- [EXERCISE PROMPT] Below is a set of records, and all of them should be retyped exactly, minus the pictures.

- [DATA EXTRACTS]
-- Opening Marker --

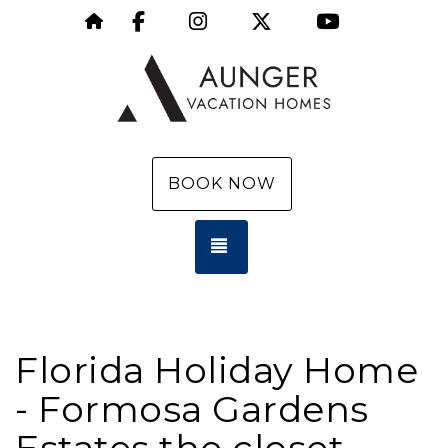
Facebook
Instagram
X (Twitter)
YouTube
https://aungervacationhomes.com/
BOOK NOW
TOGGLE NAVIGATION
Florida Holiday Home
- Formosa Gardens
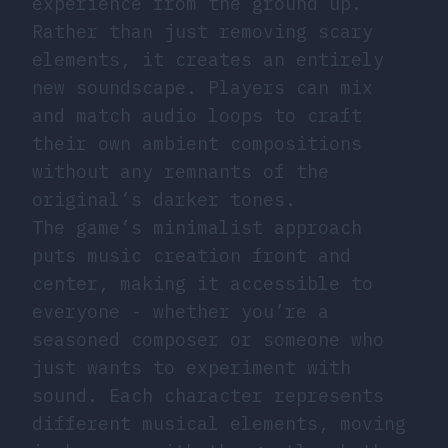
experience from the ground up.
Rather than just removing scary
elements, it creates an entirely
new soundscape. Players can mix
and match audio loops to craft
their own ambient compositions
without any remnants of the
original’s darker tones.
The game’s minimalist approach
puts music creation front and
center, making it accessible to
everyone - whether you’re a
seasoned composer or someone who
just wants to experiment with
sound. Each character represents
different musical elements, moving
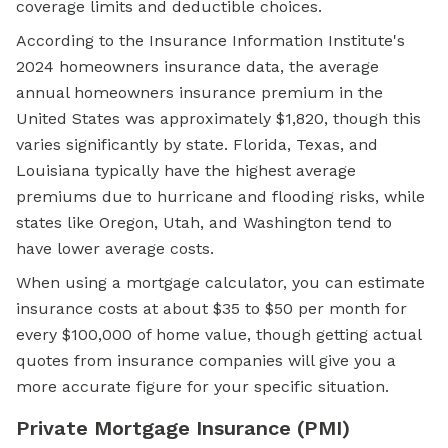
coverage limits and deductible choices.
According to the Insurance Information Institute's
2024 homeowners insurance data, the average
annual homeowners insurance premium in the
United States was approximately $1,820, though this
varies significantly by state. Florida, Texas, and
Louisiana typically have the highest average
premiums due to hurricane and flooding risks, while
states like Oregon, Utah, and Washington tend to
have lower average costs.
When using a mortgage calculator, you can estimate
insurance costs at about $35 to $50 per month for
every $100,000 of home value, though getting actual
quotes from insurance companies will give you a
more accurate figure for your specific situation.
Private Mortgage Insurance (PMI)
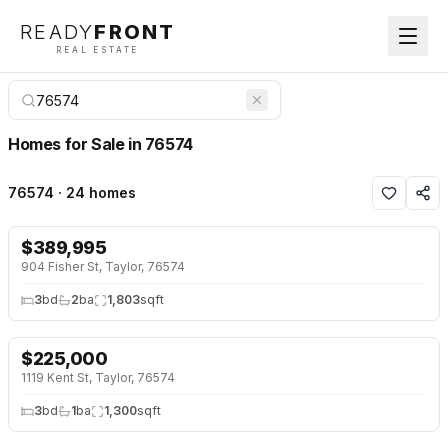
READY
FRONT
REAL ESTATE
Homes for Sale in 76574
76574 · 24 homes
$
389,995
NEW 25 HRS AGO
904 Fisher St, Taylor, 76574
3
bd
2
ba
1,803
sqft
$
225,000
NEW 25 HRS AGO
1119 Kent St, Taylor, 76574
3
bd
1
ba
1,300
sqft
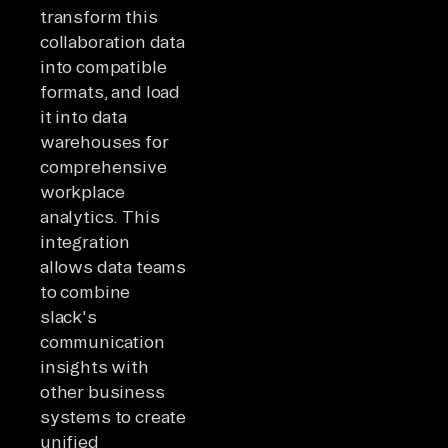
transform this
collaboration data
into compatible
formats, and load
it into data
warehouses for
comprehensive
workplace
analytics. This
integration
allows data teams
to combine
slack's
communication
insights with
other business
systems to create
unified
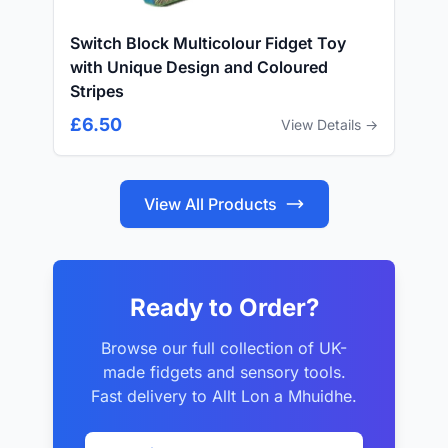
Switch Block Multicolour Fidget Toy
with Unique Design and Coloured
Stripes
£6.50
View Details →
View All Products
Ready to Order?
Browse our full collection of UK-
made fidgets and sensory tools.
Fast delivery to Allt Lon a Mhuidhe.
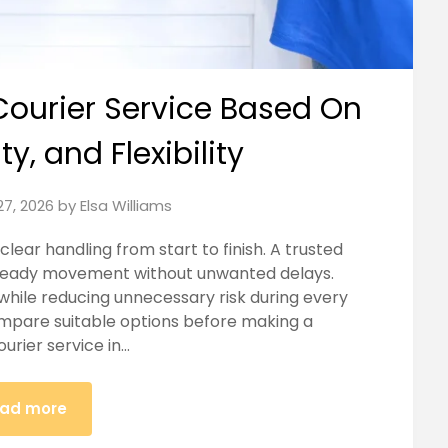
Courier Service Based On
y, and Flexibility
27, 2026
by
Elsa Williams
lear handling from start to finish. A trusted
steady movement without unwanted delays.
while reducing unnecessary risk during every
ompare suitable options before making a
urier service in…
ad more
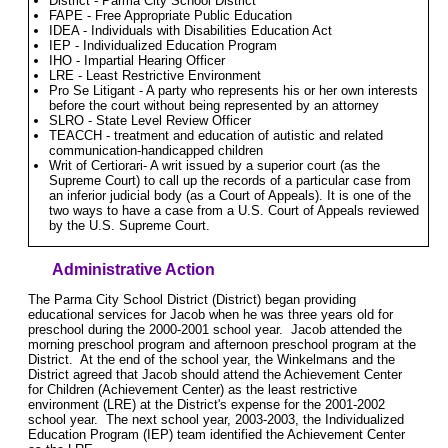
District - Parma City School District
FAPE - Free Appropriate Public Education
IDEA - Individuals with Disabilities Education Act
IEP - Individualized Education Program
IHO - Impartial Hearing Officer
LRE - Least Restrictive Environment
Pro Se Litigant - A party who represents his or her own interests
before the court without being represented by an attorney
SLRO - State Level Review Officer
TEACCH - treatment and education of autistic and related
communication-handicapped children
Writ of Certiorari- A writ issued by a superior court (as the
Supreme Court) to call up the records of a particular case from
an inferior judicial body (as a Court of Appeals). It is one of the
two ways to have a case from a U.S. Court of Appeals reviewed
by the U.S. Supreme Court.
Administrative Action
The Parma City School District (District) began providing
educational services for Jacob when he was three years old for
preschool during the 2000-2001 school year. Jacob attended the
morning preschool program and afternoon preschool program at the
District. At the end of the school year, the Winkelmans and the
District agreed that Jacob should attend the Achievement Center
for Children (Achievement Center) as the least restrictive
environment (LRE) at the District's expense for the 2001-2002
school year. The next school year, 2003-2003, the Individualized
Education Program (IEP) team identified the Achievement Center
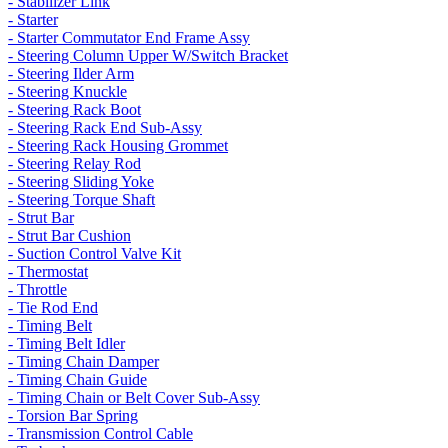
- Stabilizer Link
- Starter
- Starter Commutator End Frame Assy
- Steering Column Upper W/Switch Bracket
- Steering Ilder Arm
- Steering Knuckle
- Steering Rack Boot
- Steering Rack End Sub-Assy
- Steering Rack Housing Grommet
- Steering Relay Rod
- Steering Sliding Yoke
- Steering Torque Shaft
- Strut Bar
- Strut Bar Cushion
- Suction Control Valve Kit
- Thermostat
- Throttle
- Tie Rod End
- Timing Belt
- Timing Belt Idler
- Timing Chain Damper
- Timing Chain Guide
- Timing Chain or Belt Cover Sub-Assy
- Torsion Bar Spring
- Transmission Control Cable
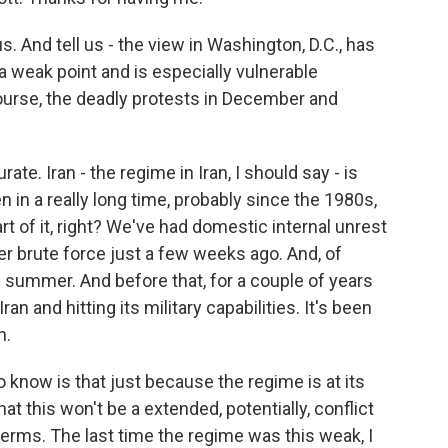
s. And tell us - the view in Washington, D.C., has
a weak point and is especially vulnerable
course, the deadly protests in December and
ate. Iran - the regime in Iran, I should say - is
en in a really long time, probably since the 1980s,
rt of it, right? We've had domestic internal unrest
r brute force just a few weeks ago. And, of
e summer. And before that, for a couple of years
ran and hitting its military capabilities. It's been
n.
to know is that just because the regime is at its
t this won't be a extended, potentially, conflict
r terms. The last time the regime was this weak, I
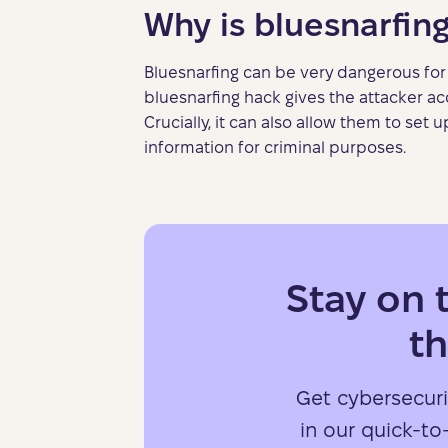
Why is bluesnarfin
Bluesnarfing can be very dangerous for 
bluesnarfing hack gives the attacker ac
Crucially, it can also allow them to set
information for criminal purposes.
Stay on 
th
Get cybersecuri
in our quick-to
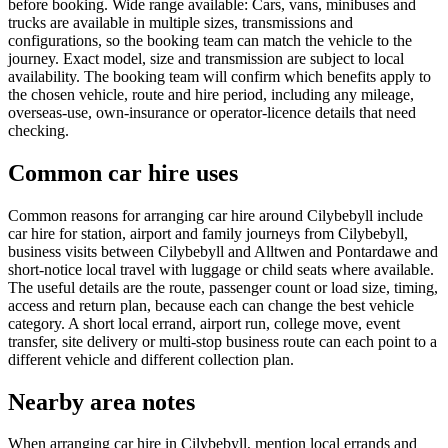
before booking. Wide range available: Cars, vans, minibuses and
trucks are available in multiple sizes, transmissions and
configurations, so the booking team can match the vehicle to the
journey. Exact model, size and transmission are subject to local
availability. The booking team will confirm which benefits apply to
the chosen vehicle, route and hire period, including any mileage,
overseas-use, own-insurance or operator-licence details that need
checking.
Common car hire uses
Common reasons for arranging car hire around Cilybebyll include
car hire for station, airport and family journeys from Cilybebyll,
business visits between Cilybebyll and Alltwen and Pontardawe and
short-notice local travel with luggage or child seats where available.
The useful details are the route, passenger count or load size, timing,
access and return plan, because each can change the best vehicle
category. A short local errand, airport run, college move, event
transfer, site delivery or multi-stop business route can each point to a
different vehicle and different collection plan.
Nearby area notes
When arranging car hire in Cilybebyll, mention local errands and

-- Closing Marker --

- [SOLUTION BELOW]
Facebook
Instagram
X (Twitter)
YouTube
https://aungervacationhomes.com/
BOOK NOW
TOGGLE NAVIGATION
Florida Holiday Home
- Formosa Gardens
experience from the ground up.
Rather than just removing scary
elements, it creates an entirely
new soundscape. Players can mix
and match audio loops to craft
their own ambient compositions
without any remnants of the
original’s darker tones.
The game’s minimalist approach
puts music creation front and
center, making it accessible to
everyone - whether you’re a
seasoned composer or someone who
just wants to experiment with
sound. Each character represents
different musical elements, moving
coverage limits and deductible choices.
According to the Insurance Information Institute's
2024 homeowners insurance data, the average
annual homeowners insurance premium in the
United States was approximately $1,820, though this
varies significantly by state. Florida, Texas, and
Louisiana typically have the highest average
premiums due to hurricane and flooding risks, while
states like Oregon, Utah, and Washington tend to
have lower average costs.
When using a mortgage calculator, you can estimate
insurance costs at about $35 to $50 per month for
every $100,000 of home value, though getting actual
quotes from insurance companies will give you a
more accurate figure for your specific situation.
Private Mortgage Insurance (PMI)
READY
FRONT
REAL ESTATE
Homes for Sale in 76574
76574 · 24 homes
$
389,995
NEW 25 HRS AGO
904 Fisher St, Taylor, 76574
3
bd
2
ba
1,803
sqft
$
225,000
NEW 25 HRS AGO
1119 Kent St, Taylor, 76574
3
bd
1
ba
1,300
sqft
transform this
collaboration data
into compatible
formats, and load
it into data
warehouses for
comprehensive
workplace
analytics. This
integration
allows data teams
to combine
slack's
communication
insights with
other business
systems to create
unified
Switch Block Multicolour Fidget Toy
with Unique Design and Coloured
Stripes
£6.50
View Details →
View All Products
Ready to Order?
Browse our full collection of UK-
made fidgets and sensory tools.
Fast delivery to Allt Lon a Mhuidhe.
Courier Service Based On
y, and Flexibility
27, 2026
by
Elsa Williams
lear handling from start to finish. A trusted
steady movement without unwanted delays.
while reducing unnecessary risk during every
ompare suitable options before making a
urier service in…
ad more
District - Parma City School District
FAPE - Free Appropriate Public Education
IDEA - Individuals with Disabilities Education Act
IEP - Individualized Education Program
IHO - Impartial Hearing Officer
LRE - Least Restrictive Environment
Pro Se Litigant - A party who represents his or her own interests
before the court without being represented by an attorney
SLRO - State Level Review Officer
TEACCH - treatment and education of autistic and related
communication-handicapped children
Writ of Certiorari- A writ issued by a superior court (as the
Supreme Court) to call up the records of a particular case from
an inferior judicial body (as a Court of Appeals). It is one of the
two ways to have a case from a U.S. Court of Appeals reviewed
by the U.S. Supreme Court.
Administrative Action
The Parma City School District (District) began providing
educational services for Jacob when he was three years old for
preschool during the 2000-2001 school year. Jacob attended the
morning preschool program and afternoon preschool program at the
District. At the end of the school year, the Winkelmans and the
District agreed that Jacob should attend the Achievement Center
for Children (Achievement Center) as the least restrictive
environment (LRE) at the District's expense for the 2001-2002
school year. The next school year, 2003-2003, the Individualized
Education Program (IEP) team identified the Achievement Center
- Stabilizer Link
- Starter
- Starter Commutator End Frame Assy
- Steering Column Upper W/Switch Bracket
- Steering Ilder Arm
- Steering Knuckle
- Steering Rack Boot
- Steering Rack End Sub-Assy
- Steering Rack Housing Grommet
- Steering Relay Rod
- Steering Sliding Yoke
- Steering Torque Shaft
- Strut Bar
- Strut Bar Cushion
- Suction Control Valve Kit
- Thermostat
- Throttle
- Tie Rod End
- Timing Belt
- Timing Belt Idler
- Timing Chain Damper
- Timing Chain Guide
- Timing Chain or Belt Cover Sub-Assy
- Torsion Bar Spring
- Transmission Control Cable
s. And tell us - the view in Washington, D.C., has
a weak point and is especially vulnerable
course, the deadly protests in December and
ate. Iran - the regime in Iran, I should say - is
en in a really long time, probably since the 1980s,
rt of it, right? We've had domestic internal unrest
r brute force just a few weeks ago. And, of
e summer. And before that, for a couple of years
ran and hitting its military capabilities. It's been
n.
to know is that just because the regime is at its
t this won't be a extended, potentially, conflict
r terms. The last time the regime was this weak, I
Why is bluesnarfin
Bluesnarfing can be very dangerous for 
bluesnarfing hack gives the attacker ac
Crucially, it can also allow them to set
information for criminal purposes.
Stay on 
th
Get cybersecuri
in our quick-to
before booking. Wide range available: Cars, vans, minibuses and
trucks are available in multiple sizes, transmissions and
configurations, so the booking team can match the vehicle to the
journey. Exact model, size and transmission are subject to local
availability. The booking team will confirm which benefits apply to
the chosen vehicle, route and hire period, including any mileage,
overseas-use, own-insurance or operator-licence details that need
checking.
Common car hire uses
Common reasons for arranging car hire around Cilybebyll include
car hire for station, airport and family journeys from Cilybebyll,
business visits between Cilybebyll and Alltwen and Pontardawe and
short-notice local travel with luggage or child seats where available.
The useful details are the route, passenger count or load size, timing,
access and return plan, because each can change the best vehicle
category. A short local errand, airport run, college move, event
transfer, site delivery or multi-stop business route can each point to a
different vehicle and different collection plan.
Nearby area notes
When arranging car hire in Cilybebyll, mention local errands and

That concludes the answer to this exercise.